Food terrorism has long loomed as an existential threat, but except for a couple of notable cases, it has seldom played out in real life. In 1984, 751 people were sickened in the Rajneeshee bioterror attack, in which cultists following a man named Osho deliberately contaminated ten salad bars with salmonella. Just over a decade earlier, two college students were arrested for plotting to poison Chicago's water supply with typhoid. In both cases, no one died.
In New Zealand, however, a new plot has emerged. And in what may be a first for bioterrorism, a person or group is threatening to poison people with the very same agricultural chemical they want outlawed.
Federated Farmers (FF), a farmers advocacy group, and Fonterra, a dairy cooperative that is responsible for nearly a third of the world's dairy exports, have both confirmed receipt of letters threatening to contaminate their milk products.
According to the BBC, the author of the letters demanded that unless New Zealand halt its use of a controversial pesticide by the end of March, he or she would poison the country's infant formula supply with that same pesticide. It is unknown whether the letters were written by an individual or on behalf of a group.
FF noted that the anonymous letter, which it received back in November, was addressed to the company's CEO and included a plastic bag full of powder. The package contained milk powder that tested positive for the pesticide.
The chemical in question is sodium fluoroacetate, also known as pesticide 1080. New Zealand is the largest user of 1080, which it employs to repel non-native mammals, including possums, rats, weasels, and rabbits. FF argues that 1080 is not only safe but necessary in halting the spread of bovine tuberculosis, which can be carried by possums, among dairy cattle.
Critics of 1080 say that the chemical is highly lethal to mammals, and is often responsible for deaths of "non-target" animals. A study by New Zealand's National Poisons Centre in 2008 found that at least 65 dogs are inadvertently poisoned by 1080 each year.

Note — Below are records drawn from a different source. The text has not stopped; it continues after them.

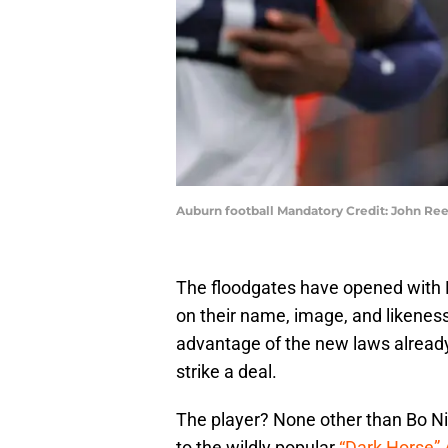
Auburn football Mandatory Credit: John R
The floodgates have opened with N
on their name, image, and likeness
advantage of the new laws already
strike a deal.
The player? None other than Bo Ni
to the wildly popular
“Dark Horse”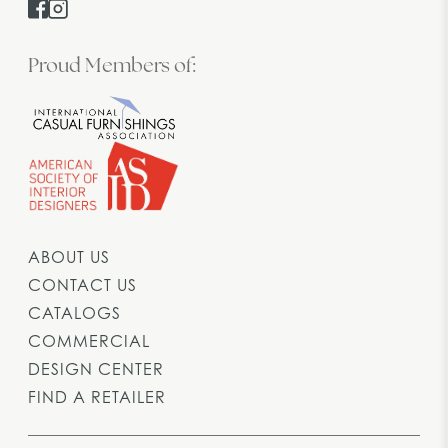
Proud Members of:
ABOUT US
CONTACT US
CATALOGS
COMMERCIAL
DESIGN CENTER
FIND A RETAILER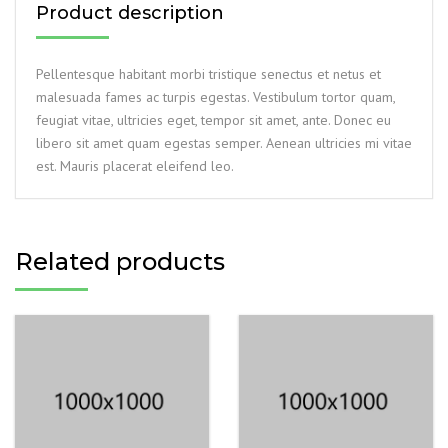
Product description
Pellentesque habitant morbi tristique senectus et netus et
malesuada fames ac turpis egestas. Vestibulum tortor quam,
feugiat vitae, ultricies eget, tempor sit amet, ante. Donec eu
libero sit amet quam egestas semper. Aenean ultricies mi vitae
est. Mauris placerat eleifend leo.
Related products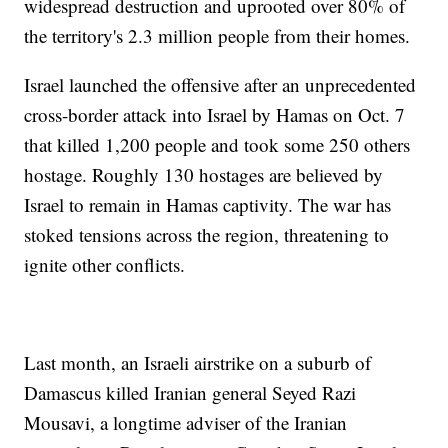
widespread destruction and uprooted over 80% of
the territory's 2.3 million people from their homes.
Israel launched the offensive after an unprecedented
cross-border attack into Israel by Hamas on Oct. 7
that killed 1,200 people and took some 250 others
hostage. Roughly 130 hostages are believed by
Israel to remain in Hamas captivity. The war has
stoked tensions across the region, threatening to
ignite other conflicts.
Last month, an Israeli airstrike on a suburb of
Damascus killed Iranian general Seyed Razi
Mousavi, a longtime adviser of the Iranian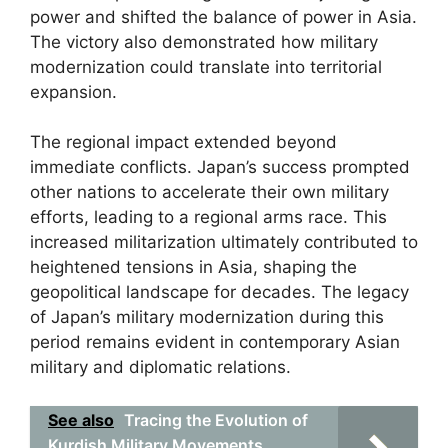
power and shifted the balance of power in Asia.
The victory also demonstrated how military
modernization could translate into territorial
expansion.
The regional impact extended beyond
immediate conflicts. Japan’s success prompted
other nations to accelerate their own military
efforts, leading to a regional arms race. This
increased militarization ultimately contributed to
heightened tensions in Asia, shaping the
geopolitical landscape for decades. The legacy
of Japan’s military modernization during this
period remains evident in contemporary Asian
military and diplomatic relations.
See also
Tracing the Evolution of
Kurdish Military Movements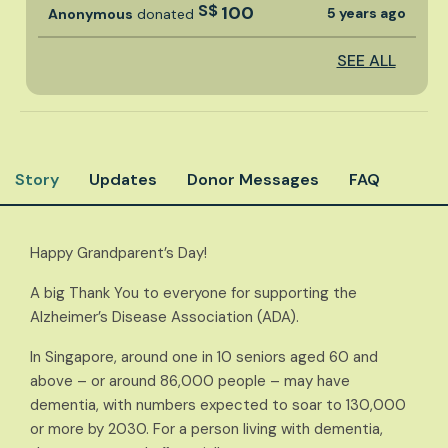
S$
100
5 years ago
Anonymous
donated
SEE ALL
Story
Updates
Donor Messages
FAQ
Happy Grandparent’s Day!
A big Thank You to everyone for supporting the
Alzheimer’s Disease Association (ADA).
In Singapore, around one in 10 seniors aged 60 and
above – or around 86,000 people – may have
dementia, with numbers expected to soar to 130,000
or more by 2030. For a person living with dementia,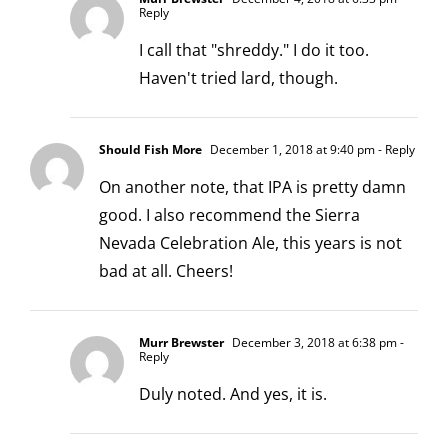
Reply
I call that "shreddy." I do it too.
Haven't tried lard, though.
Should Fish More
December 1, 2018 at 9:40 pm
- Reply
On another note, that IPA is pretty damn
good. I also recommend the Sierra
Nevada Celebration Ale, this years is not
bad at all. Cheers!
Murr Brewster
December 3, 2018 at 6:38 pm
-
Reply
Duly noted. And yes, it is.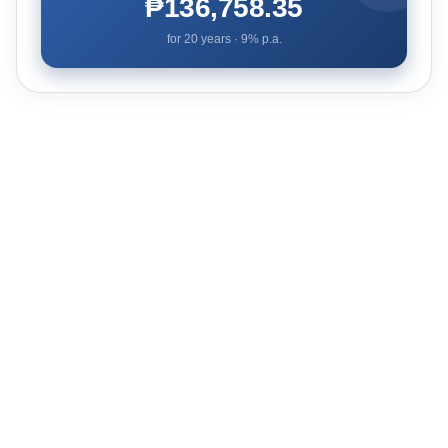
₱136,758.35
for
20
years ·
9
% p.a.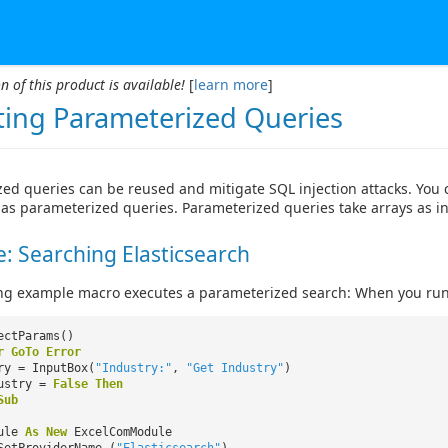
n of this product is available!
[
learn more
]
ting Parameterized Queries
ed queries can be reused and mitigate SQL injection attacks. You
as parameterized queries. Parameterized queries take arrays as i
: Searching Elasticsearch
ng example macro executes a parameterized search: When you run 
ectParams()
r
GoTo
Error
ry = InputBox(
"Industry:"
,
"Get Industry"
)
ustry =
False
Then
Sub
dule
As
New
ExcelComModule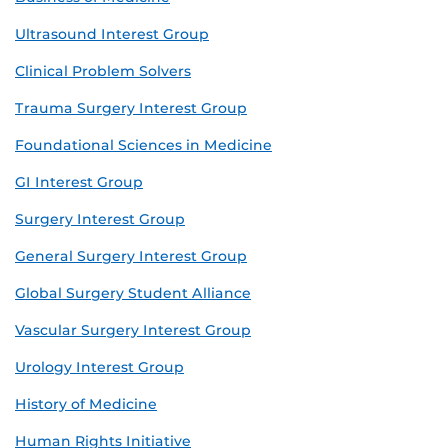
Ultrasound Interest Group
Clinical Problem Solvers
Trauma Surgery Interest Group
Foundational Sciences in Medicine
GI Interest Group
Surgery Interest Group
General Surgery Interest Group
Global Surgery Student Alliance
Vascular Surgery Interest Group
Urology Interest Group
History of Medicine
Human Rights Initiative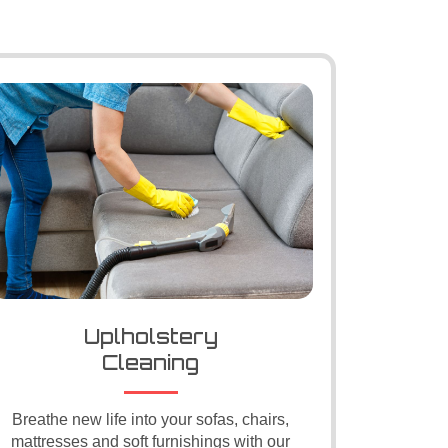
Uplholstery
Cleaning
Breathe new life into your sofas, chairs,
mattresses and soft furnishings with our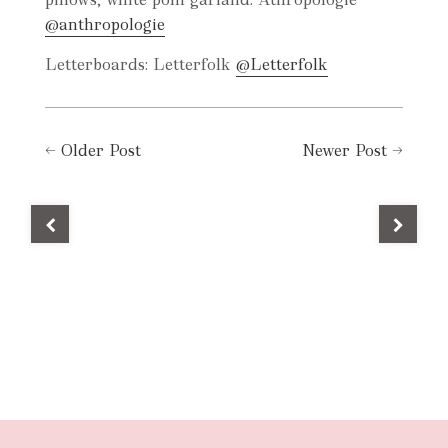
@anthropologie
Letterboards: Letterfolk
@Letterfolk
←
Older Post
Newer Post
→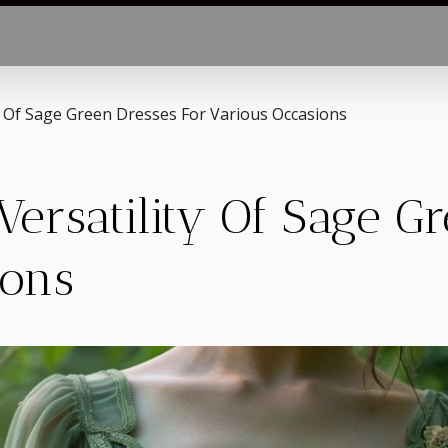
y Of Sage Green Dresses For Various Occasions
Versatility Of Sage G
ions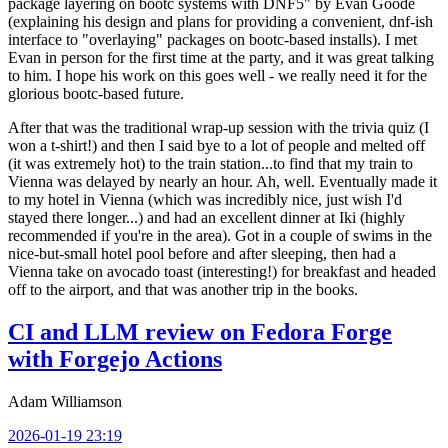
package layering on bootc systems with DNF5" by Evan Goode
(explaining his design and plans for providing a convenient, dnf-ish
interface to "overlaying" packages on bootc-based installs). I met
Evan in person for the first time at the party, and it was great talking
to him. I hope his work on this goes well - we really need it for the
glorious bootc-based future.
After that was the traditional wrap-up session with the trivia quiz (I
won a t-shirt!) and then I said bye to a lot of people and melted off
(it was extremely hot) to the train station...to find that my train to
Vienna was delayed by nearly an hour. Ah, well. Eventually made it
to my hotel in Vienna (which was incredibly nice, just wish I'd
stayed there longer...) and had an excellent dinner at Iki (highly
recommended if you're in the area). Got in a couple of swims in the
nice-but-small hotel pool before and after sleeping, then had a
Vienna take on avocado toast (interesting!) for breakfast and headed
off to the airport, and that was another trip in the books.
CI and LLM review on Fedora Forge
with Forgejo Actions
Adam Williamson
2026-01-19 23:19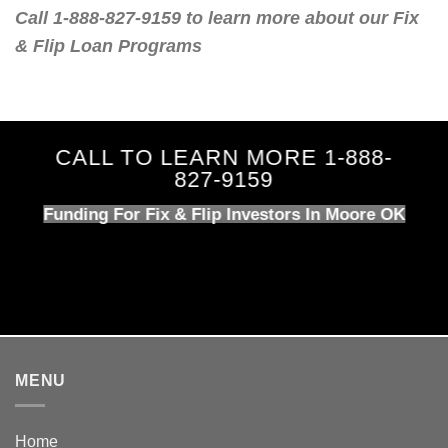
Call 1-888-827-9159 to learn more about our Fix
& Flip Loan Programs
CALL TO LEARN MORE 1-888-
827-9159
Funding For Fix & Flip Investors In Moore OK
MENU
Home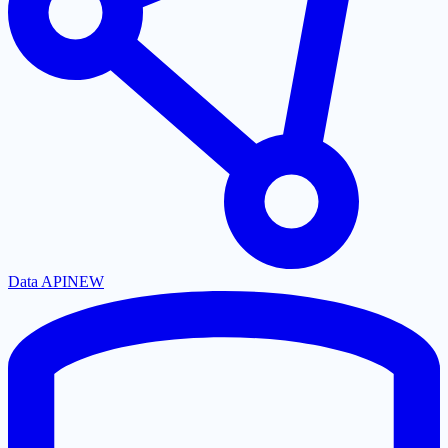
Data API
NEW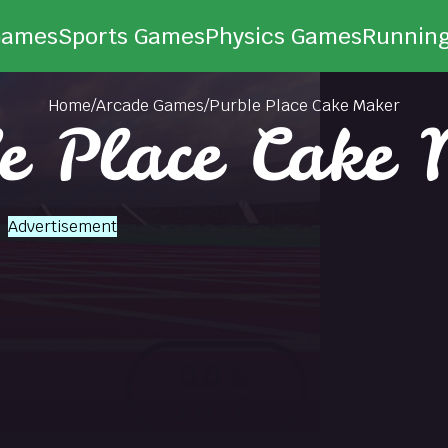
Games
Sports Games
Physics Games
Runnin
Home
/
Arcade Games
/
Purble Place Cake Maker
e Place Cake
Advertisement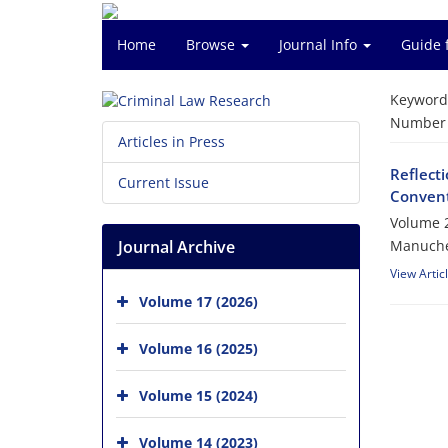
Home
Browse
Journal Info
Guide 
Keyword
Number o
Articles in Press
Reflect
Current Issue
Convent
Volume 2
Journal Archive
Manuche
View Artic
Volume 17 (2026)
Volume 16 (2025)
Volume 15 (2024)
Volume 14 (2023)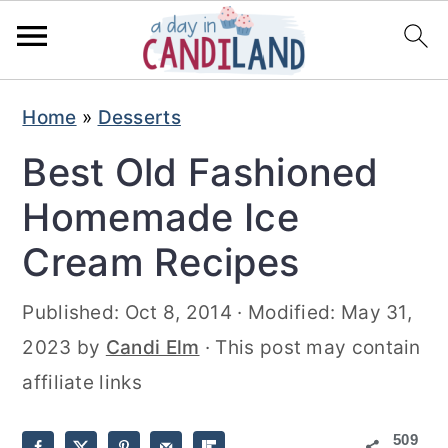
S
S
Home
»
Desserts
k
k
Best Old Fashioned
i
i
p
p
Homemade Ice
t
t
Cream Recipes
o
o
m
p
Published:
Oct 8, 2014
· Modified:
May 31,
a
r
2023
by
Candi Elm
· This post may contain
i
i
affiliate links
n
m
509
c
a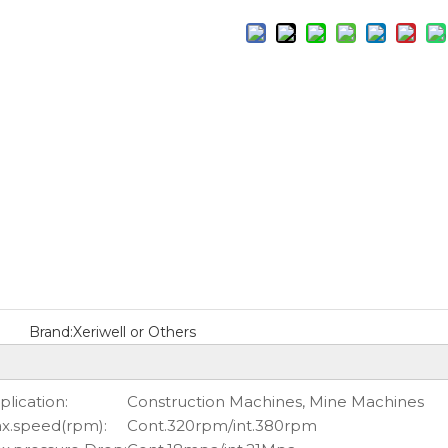
Brand:
Xeriwell or Others
plication:
Construction Machines, Mine Machines
x.speed(rpm):
Cont.320rpm/int.380rpm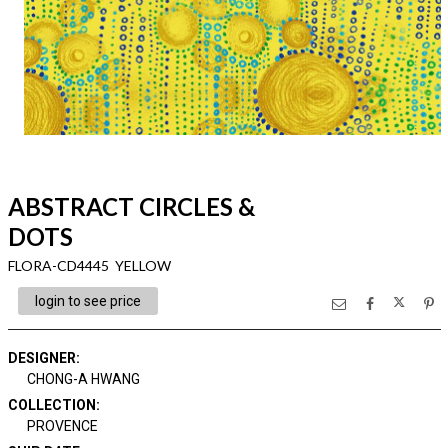
ABSTRACT CIRCLES &
DOTS
FLORA-CD4445 YELLOW
login to see price
DESIGNER
:
CHONG-A HWANG
COLLECTION
:
PROVENCE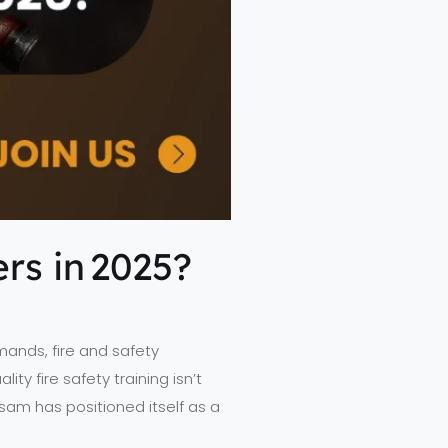
rs in 2025?
mands, fire and safety
ty fire safety training isn’t
sam has positioned itself as a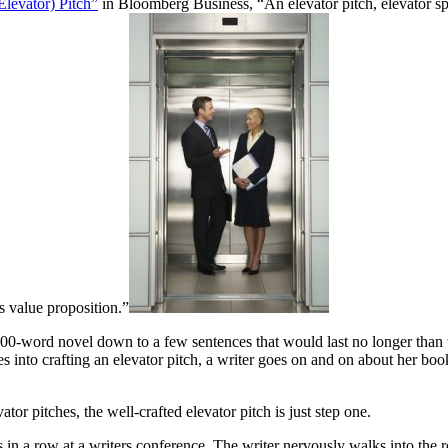
Elevator) Pitch”
in Bloomberg Business, “An elevator pitch, elevator sp
ts value proposition.”
000-word novel down to a few sentences that would last no longer than the
s into crafting an elevator pitch, a writer goes on and on about her boo
or pitches, the well-crafted elevator pitch is just step one.
hes in a row at a writers conference. The writer nervously walks into the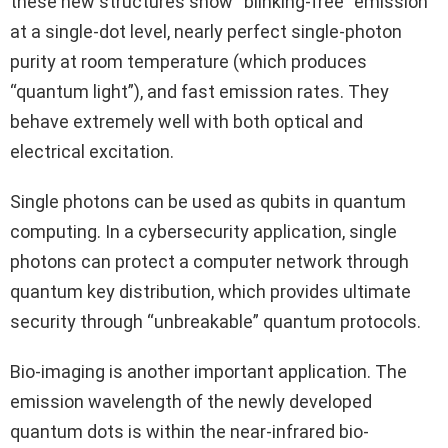
these new structures show “blinking-free” emission
at a single-dot level, nearly perfect single-photon
purity at room temperature (which produces
“quantum light”), and fast emission rates. They
behave extremely well with both optical and
electrical excitation.
Single photons can be used as qubits in quantum
computing. In a cybersecurity application, single
photons can protect a computer network through
quantum key distribution, which provides ultimate
security through “unbreakable” quantum protocols.
Bio-imaging is another important application. The
emission wavelength of the newly developed
quantum dots is within the near-infrared bio-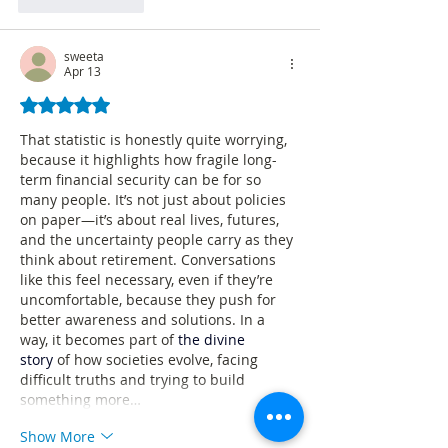
Like
Reply
sweeta
Apr 13
Rated 5 out of 5 stars.
That statistic is honestly quite worrying, 
because it highlights how fragile long-
term financial security can be for so 
many people. It’s not just about policies 
on paper—it’s about real lives, futures, 
and the uncertainty people carry as they 
think about retirement. Conversations 
like this feel necessary, even if they’re 
uncomfortable, because they push for 
better awareness and solutions. In a 
way, it becomes part of 
the divine 
story
 of how societies evolve, facing 
difficult truths and trying to build 
something more…
Show More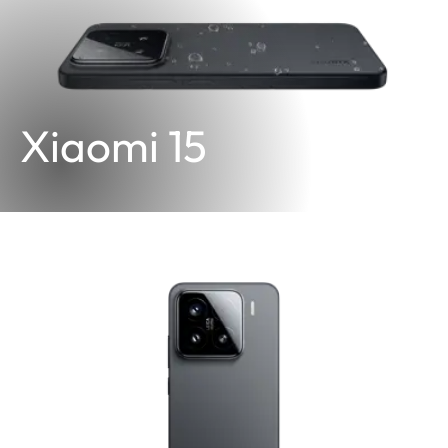
Xiaomi 15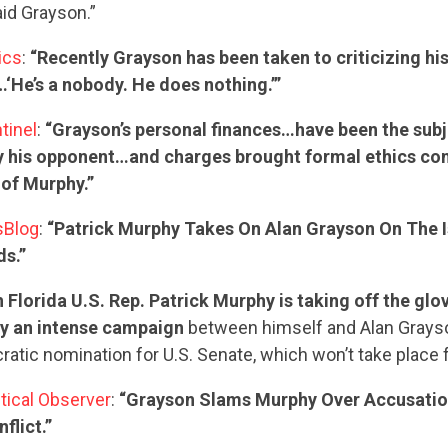
id Grayson.”
tics
:
“Recently Grayson has been taken to criticizing his
‘He’s a nobody. He does nothing.’”
tinel
:
“Grayson’s personal finances…have been the subj
by his opponent…and charges brought formal ethics com
 of Murphy.”
sBlog
:
“Patrick Murphy Takes On Alan Grayson On The I
CONTRIBUTE
s.”
 Florida U.S. Rep. Patrick Murphy is taking off the glov
y an intense campaign
between himself and Alan Grayso
UPDATES
atic nomination for U.S. Senate, which won’t take place f
itical Observer
:
“Grayson Slams Murphy Over Accusatio
ACTION CENTER
flict.”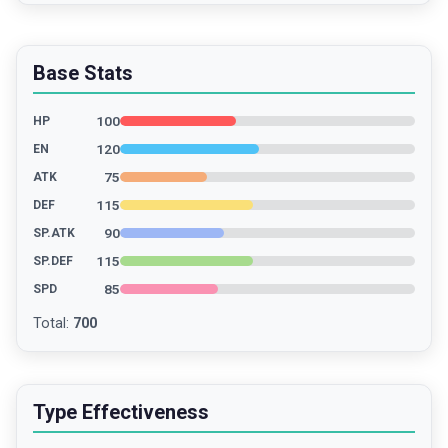
Base Stats
100
HP
120
EN
75
ATK
115
DEF
90
SP.ATK
115
SP.DEF
85
SPD
Total
:
700
Type Effectiveness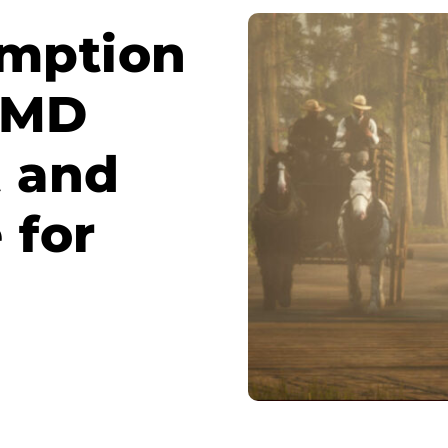
mption
 AMD
t and
 for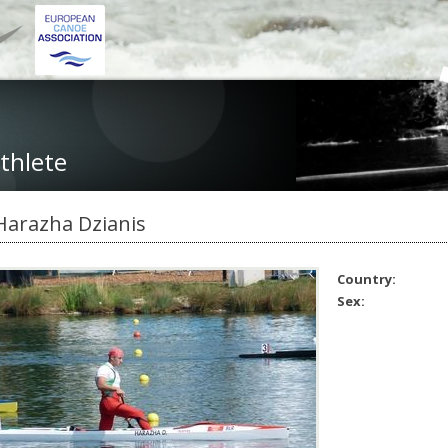
thlete
Harazha Dzianis
Country:
Sex: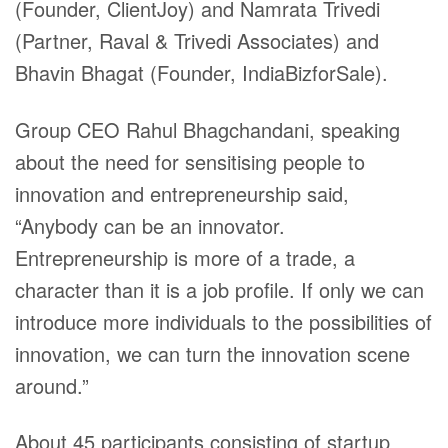
(Founder, ClientJoy) and Namrata Trivedi
(Partner, Raval & Trivedi Associates) and
Bhavin Bhagat (Founder,
IndiaBizforSale
).
Group CEO Rahul Bhagchandani, speaking
about the need for sensitising people to
innovation and entrepreneurship said,
“Anybody can be an innovator.
Entrepreneurship is more of a trade, a
character than it is a job profile. If only we can
introduce more individuals to the possibilities of
innovation, we can turn the innovation scene
around.”
About 45 participants consisting of startup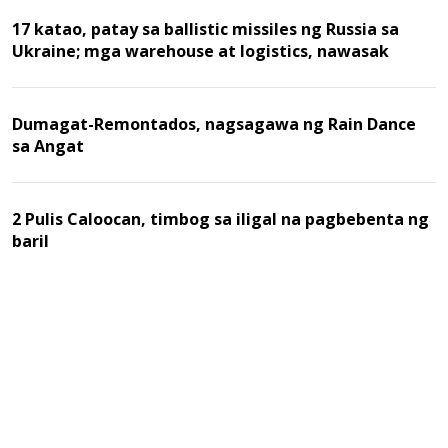
17 katao, patay sa ballistic missiles ng Russia sa
Ukraine; mga warehouse at logistics, nawasak
Dumagat-Remontados, nagsagawa ng Rain Dance
sa Angat
2 Pulis Caloocan, timbog sa iligal na pagbebenta ng
baril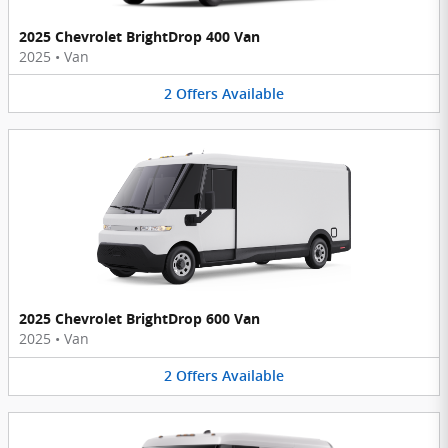
2025 Chevrolet BrightDrop 400 Van
2025
•
Van
2
Offers
Available
2025 Chevrolet BrightDrop 600 Van
2025
•
Van
2
Offers
Available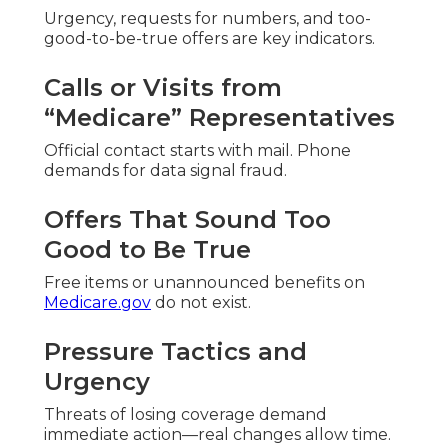
Urgency, requests for numbers, and too-
good-to-be-true offers are key indicators.
Calls or Visits from
“Medicare” Representatives
Official contact starts with mail. Phone
demands for data signal fraud.
Offers That Sound Too
Good to Be True
Free items or unannounced benefits on
Medicare.gov
do not exist.
Pressure Tactics and
Urgency
Threats of losing coverage demand
immediate action—real changes allow time.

And the pesticide is, in fact, dangerous to humans in certain quantities. A 1995 report from the Patuxent Wildlife Research Center in Maryland noted, "The widespread use of 1080 in pest control has caused accidental deaths of livestock, wildlife, pets (cats and dogs), and humans … and several suicides in Asia from drinking 1080 rat poison solutions."
The Patuxent report concluded that 1080 is "highly poisonous to all tested mammals and to humans" and that "it has been impossible to resuscitate any animal or human during the final stages of 1080 poisoning."
But Dr. William Rolleston, president of FF, said in a statement that 1080 use "has had minimal impact on non-target species."
Rolleston added that New Zealand's Ministry for Primary Industries (MPI) has "implemented a comprehensive 1080 testing regime in dairy processing plants which should allay consumer concerns."
According to the New Zealand Herald, Prime Minister John Key said that the country's formula is still safe to consume, but that Fonterra and FF decided to go public with the threats due to increased media scrutiny. Key said that that there was "a low likelihood of the threat being carried out."
"I want to reassure parents that every step possible has been taken to respond to the threat, to ensure the ongoing safety of our food products," Key said at a press conference at Parliament Tuesday.
MPI minister Nathan Guy added that 40,000 tests have been carried out on infant formula and milk products since the November threat, and none have found any trace of 1080.